ASK HN: Book recommendations on mindfulness or EQ? - zwallman
anything?
======
nabla9
Mindfulness in Plain English by Ven. Henepola Gunaratana

[http://www.goodreads.com/book/show/64369.Mindfulness_in_Plai...](http://www.goodreads.com/book/show/64369.Mindfulness_in_Plain_English)
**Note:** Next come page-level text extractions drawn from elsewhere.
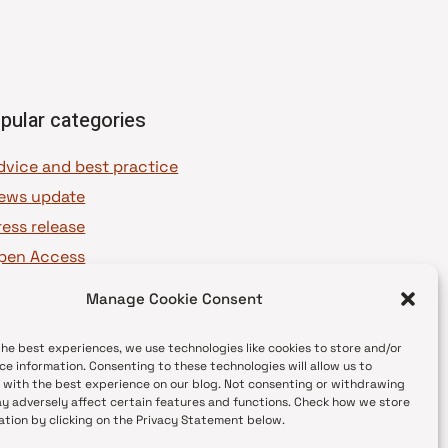
pular categories
dvice and best practice
ews update
ress release
pen Access
OAJ Ambassadors
Manage Cookie Consent
OAJ Voices
the best experiences, we use technologies like cookies to store and/or
ce information. Consenting to these technologies will allow us to
 with the best experience on our blog. Not consenting or withdrawing
y adversely affect certain features and functions. Check how we store
ation by clicking on the Privacy Statement below.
[http://www.mindfulvalley.org/files/books/mindfulness_plain_e...](http://www.mindfulvalley.org/files/books/mindfulness_plain_english.pdf)

------
jimsojim
Emotional Intelligence by Daniel Goleman would be a good start for EQ. Here's
a list of all his work [https://www.amazon.com/Daniel-
Goleman/e/B000APZC9O/ref=pd_si...](https://www.amazon.com/Daniel-
Goleman/e/B000APZC9O/ref=pd_sim_14_bl_2?_encoding=UTF8&pd_rd_i=0553378589&pd_rd_r=S3XQJH24V5PKE7FDSZ6S&pd_rd_w=wAunh&pd_rd_wg=LVDfS&refRID=S3XQJH24V5PKE7FDSZ6S)
His work touches everything around EQ

------
Sol2Sol
Just finished reading The Open-Focus Brain by Les Fehmi and highly recommend
it as it is a self help book that actually helps and is grounded in science.
The book also comes with a CD of guided meditations.